Could you return every record below exactly as it stands, leaving out the pictures?

Saved entries
..............................

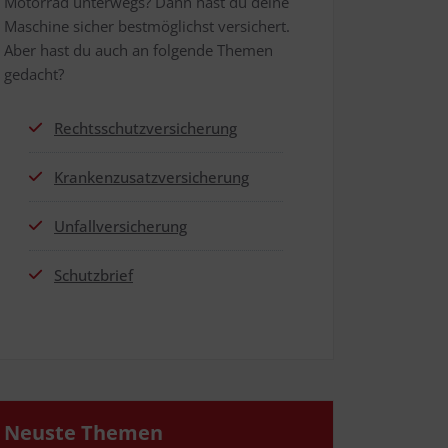
Motor­rad unter­wegs? Dann hast du dei­ne
Maschi­ne sicher best­mög­lichst ver­si­chert.
Aber hast du auch an fol­gen­de The­men
gedacht?
Rechts­schutz­ver­si­che­rung
Kran­ken­zu­satz­ver­si­che­rung
Unfall­ver­si­che­rung
Schutz­brief
Neus­te Themen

..............................

ANSWER TO THIS PROBLEM
Motor­rad unter­wegs? Dann hast du dei­ne
Maschi­ne sicher best­mög­lichst ver­si­chert.
Aber hast du auch an fol­gen­de The­men
gedacht?
Rechts­schutz­ver­si­che­rung
Kran­ken­zu­satz­ver­si­che­rung
Unfall­ver­si­che­rung
Schutz­brief
Neus­te Themen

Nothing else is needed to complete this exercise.